### SUPPLIED INFORMATION ###
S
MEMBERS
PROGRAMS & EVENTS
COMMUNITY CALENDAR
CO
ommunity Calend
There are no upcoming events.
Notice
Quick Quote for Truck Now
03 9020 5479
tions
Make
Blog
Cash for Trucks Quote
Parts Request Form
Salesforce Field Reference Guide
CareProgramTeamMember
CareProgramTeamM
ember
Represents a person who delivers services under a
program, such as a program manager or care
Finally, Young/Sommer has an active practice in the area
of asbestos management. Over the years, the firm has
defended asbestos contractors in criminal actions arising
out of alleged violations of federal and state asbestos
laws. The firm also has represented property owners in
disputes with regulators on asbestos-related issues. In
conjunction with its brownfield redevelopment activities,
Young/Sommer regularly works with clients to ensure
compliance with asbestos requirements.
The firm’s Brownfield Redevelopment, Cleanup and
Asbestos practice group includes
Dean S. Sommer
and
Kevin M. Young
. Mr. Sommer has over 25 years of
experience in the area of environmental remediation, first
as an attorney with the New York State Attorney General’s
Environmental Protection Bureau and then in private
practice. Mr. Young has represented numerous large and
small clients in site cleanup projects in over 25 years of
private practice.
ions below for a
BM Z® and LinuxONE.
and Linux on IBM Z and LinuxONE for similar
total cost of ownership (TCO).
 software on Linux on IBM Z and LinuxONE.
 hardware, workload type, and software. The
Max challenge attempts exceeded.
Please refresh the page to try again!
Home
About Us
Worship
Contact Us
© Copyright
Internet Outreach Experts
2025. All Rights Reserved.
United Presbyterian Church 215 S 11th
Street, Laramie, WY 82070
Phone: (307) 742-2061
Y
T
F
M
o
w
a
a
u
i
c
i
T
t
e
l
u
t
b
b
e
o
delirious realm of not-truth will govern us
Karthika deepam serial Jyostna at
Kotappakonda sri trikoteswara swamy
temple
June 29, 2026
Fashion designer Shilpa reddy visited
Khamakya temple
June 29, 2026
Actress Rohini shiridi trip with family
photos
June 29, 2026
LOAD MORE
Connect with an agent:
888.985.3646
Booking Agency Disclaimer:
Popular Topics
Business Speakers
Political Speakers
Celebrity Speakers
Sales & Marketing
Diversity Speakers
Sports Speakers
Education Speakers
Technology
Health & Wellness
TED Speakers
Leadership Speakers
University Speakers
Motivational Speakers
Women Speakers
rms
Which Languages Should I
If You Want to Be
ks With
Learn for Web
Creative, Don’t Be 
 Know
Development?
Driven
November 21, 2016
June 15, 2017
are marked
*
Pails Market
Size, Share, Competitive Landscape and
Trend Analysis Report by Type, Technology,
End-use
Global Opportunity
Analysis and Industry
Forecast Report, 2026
###
All records above are to be output again exactly as they stand.

S
MEMBERS
PROGRAMS & EVENTS
COMMUNITY CALENDAR
CO
ommunity Calend
There are no upcoming events.
Notice
Quick Quote for Truck Now
03 9020 5479
tions
Make
Blog
Cash for Trucks Quote
Parts Request Form
Salesforce Field Reference Guide
CareProgramTeamMember
CareProgramTeamM
ember
Represents a person who delivers services under a
program, such as a program manager or care
Finally, Young/Sommer has an active practice in the area
of asbestos management. Over the years, the firm has
defended asbestos contractors in criminal actions arising
out of alleged violations of federal and state asbestos
laws. The firm also has represented property owners in
disputes with regulators on asbestos-related issues. In
conjunction with its brownfield redevelopment activities,
Young/Sommer regularly works with clients to ensure
compliance with asbestos requirements.
The firm’s Brownfield Redevelopment, Cleanup and
Asbestos practice group includes
Dean S. Sommer
and
Kevin M. Young
. Mr. Sommer has over 25 years of
experience in the area of environmental remediation, first
as an attorney with the New York State Attorney General’s
Environmental Protection Bureau and then in private
practice. Mr. Young has represented numerous large and
small clients in site cleanup projects in over 25 years of
private practice.
ions below for a
BM Z® and LinuxONE.
and Linux on IBM Z and LinuxONE for similar
total cost of ownership (TCO).
 software on Linux on IBM Z and LinuxONE.
 hardware, workload type, and software. The
Max challenge attempts exceeded.
Please refresh the page to try again!
Home
About Us
Worship
Contact Us
© Copyright
Internet Outreach Experts
2025. All Rights Reserved.
United Presbyterian Church 215 S 11th
Street, Laramie, WY 82070
Phone: (307) 742-2061
Y
T
F
M
o
w
a
a
u
i
c
i
T
t
e
l
u
t
b
b
e
o
delirious realm of not-truth will govern us
Karthika deepam serial Jyostna at
Kotappakonda sri trikoteswara swamy
temple
June 29, 2026
Fashion designer Shilpa reddy visited
Khamakya temple
June 29, 2026
Actress Rohini shiridi trip with family
photos
June 29, 2026
LOAD MORE
Connect with an agent:
888.985.3646
Booking Agency Disclaimer:
Popular Topics
Business Speakers
Political Speakers
Celebrity Speakers
Sales & Marketing
Diversity Speakers
Sports Speakers
Education Speakers
Technology
Health & Wellness
TED Speakers
Leadership Speakers
University Speakers
Motivational Speakers
Women Speakers
rms
Which Languages Should I
If You Want to Be
ks With
Learn for Web
Creative, Don’t Be 
 Know
Development?
Driven
November 21, 2016
June 15, 2017
are marked
*
Pails Market
Size, Share, Competitive Landscape and
Trend Analysis Report by Type, Technology,
End-use
Global Opportunity
Analysis and Industry
Forecast Report, 2026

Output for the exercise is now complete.